Recently, Rwanda Revenue Authority (RRA) introduced the Electronic Billing Machine (EBM), a mechanism that benefits both the tax payer and collector. However, within the business community not everyone has yet understood the advantages of the system, and those skeptical entrepreneurs therefore look at it with a wary eye. That should not be the case, because they themselves stand to gain from it and using the EBM is the best way to manage their daily business transactions. An Electronic Billing Machine is a portable device the size of a smart phone. It comprises of two components, a Sales Data Controller (SDC) and a Certified Invoicing System (CIS). The SDC is the data storing component of the EBM which can be external or inbuilt, and it is controlled by the CIS software.

The SDC records every transaction received from the CIS, and then ensures that an electronic signature is printed on the receipt. This signature is specific to every tax payer so that it can’t be forged; it is verifiable by RRA officers using a special decryption tool unique to every installed SDC device, so any attempt to falsify the signature can be immediately detected. For every transaction done at a point of sale, the details are stored in the SDC and simultaneously transmitted to the RRA database. The SDC can store data for up to ten years.

About five hundred tax payers have been given these machines under a special arrangement by RRA to work as a pilot project before a full roll out of similar machines is allowed countrywide. However, RRA warns other members of the business community who already have the machines to ensure they are compatible with the Authority’s own system.

RRA says they are currently screening possible agencies that will be certified as suppliers of the devices that comply with the proper standards and other requirements. An official in the compliance department of RRA says that they are aware that many businesses are not paying their full taxes and to prove that fact auditors spend countless hours going over massive documentation which causes disruption in operations of both honest taxpayers and those who evade tax on purpose. That thanks to this affordable technology, VAT paid by the citizens and businesses will be instantly recorded and the audit itself will become much simpler.

RRA adds that the EBMs will also provide a market balance and make equal business opportunities for every entrepreneur in a sense that it promotes transparency in book-keeping. This is because, when taxpayer A withholds taxes he’s supposed to remit to RRA, he unfairly makes more profits than taxpayer B who chooses to operate honestly. In practice, VAT doesn’t belong to the business, for it has already been added onto the product for sale and is paid by the consumers.
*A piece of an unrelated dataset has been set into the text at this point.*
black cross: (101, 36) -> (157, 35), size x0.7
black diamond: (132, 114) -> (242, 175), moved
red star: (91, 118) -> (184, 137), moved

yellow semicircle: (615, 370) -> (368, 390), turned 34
To calculate the final price of a commodity, several factors are considered including VAT and therefore, RRA is simply helping the tax payer to separate what belongs to him and what to the treasury.

“Our ambition to increase the budget benefits all citizens who will eventually enjoy better social programs, and the money for that will be coming from your VAT,” observes Drocella Mukashyaka, director of tax payers’ services at RRA.
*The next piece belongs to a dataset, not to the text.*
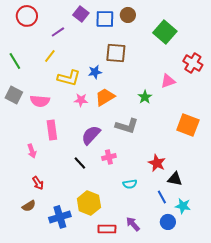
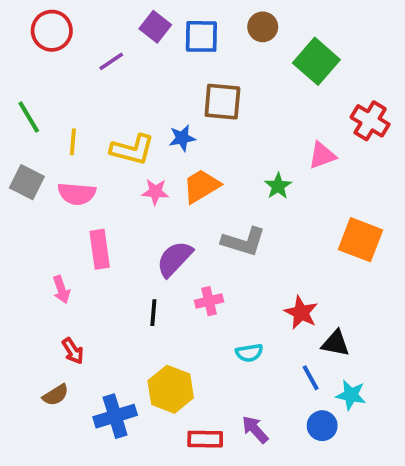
brown circle: (128, 15) -> (263, 27), moved
yellow line: (50, 56) -> (73, 142), moved, turned -32
black line: (80, 163) -> (153, 313), turned 48

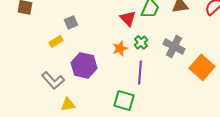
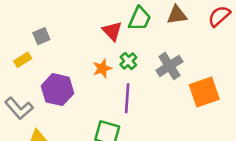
gray cross: (174, 46) -> (169, 66), turned 30
orange square: (202, 67) -> (204, 92), turned 30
RRA says they are awaiting a Ministerial Order which will give the use of EBMs a legal foundation before its use can be fully enforced. This will mean that anyone who fails to acquire and properly use the device in the future will be breaking the law which is punishable with a heavy fine.


Private sector on board

The Private Sector Federation (PSF) is a major stakeholder in the successful implementation of RRA’s taxpayer innovations including the EBM. PSF, which is the umbrella of the country’s private sector operators, clearly understands its responsibilities and has fully embraced it to help in promoting awareness on the use of the EBMs.

In April, the ICT chamber of PSF partnering with RRA held a half-day workshop for its members to create awareness on the requirements for certification of suppliers of these devices.
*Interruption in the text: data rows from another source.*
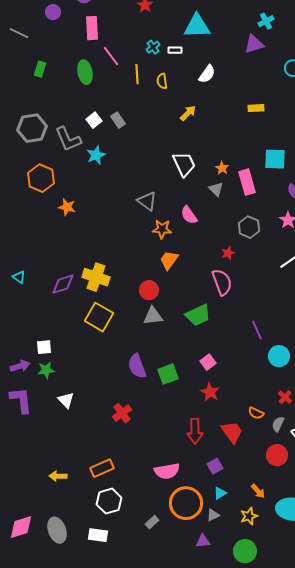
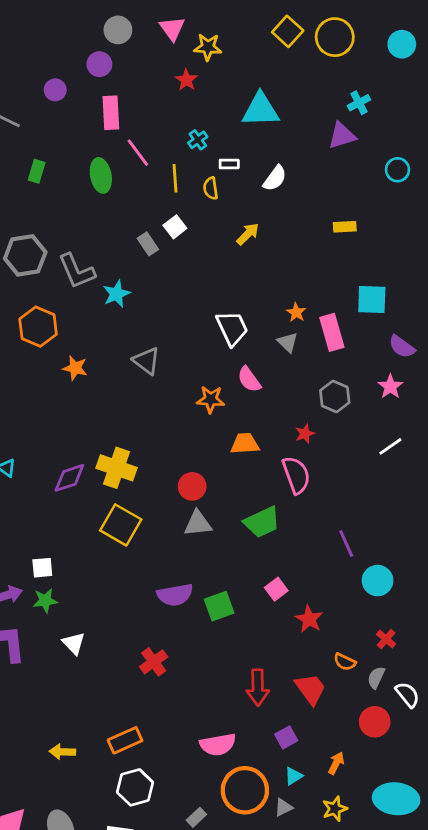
white rectangle: (175, 50) -> (229, 164), moved
white square: (94, 120) -> (175, 227), moved
white trapezoid: (184, 164) -> (232, 328), moved
gray triangle: (147, 201) -> (146, 361), moved
orange trapezoid: (169, 260) -> (245, 444), moved, turned 50
purple semicircle: (137, 366) -> (175, 595), turned -80
red star: (210, 392) -> (309, 619), moved
orange arrow: (258, 491) -> (336, 763), moved, turned -112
“Our ambition to increase the budget benefits all citizens who will eventually enjoy better social programs, and the money for that will be coming from your VAT.”

According to Alex Ntare, the director of the ICT Chamber, the aim was to put the chamber’s members on the same page with RRA to ensure that they benefit from the business opportunity presented by the new requirement.

The chamber has three main associations: software developers, young ICT entrepreneurs and IT equipment dealers, who will naturally be among those to apply for certification to officially supply the required devises.

“It’s vital to prepare our members to be aware of the certification requirements set by RRA before the general roll-out starts,” Ntare said.


According to Clare Uwera, an official with PSF’s Chamber of Commerce and Services, they have six associations including the association of whole-sellers and retailers that include shops and supermarkets who are of course most concerned by the introduction of the EBMs. 

Though the association doesn’t have the exact number of operators in its sector, RRA has a detailed list of VAT taxpayers registered across the country and these will be required to acquire the new EBMs. ICT chamber’s Ntare says they are going to partner with the Commerce and Services Chamber to ensure they promote the use of the new devises in order to help both RRA and private business owners to carry on their activities. According to Uwera, her chamber is also working out a strategy of promoting the innovation in order to ensure members don’t fall foul of the law. Tax issues have always topped the list of problems facing members of the Chamber mostly due to poor bookkeeping which causes problems with their tax declaration. The EBMs will bring them much relief.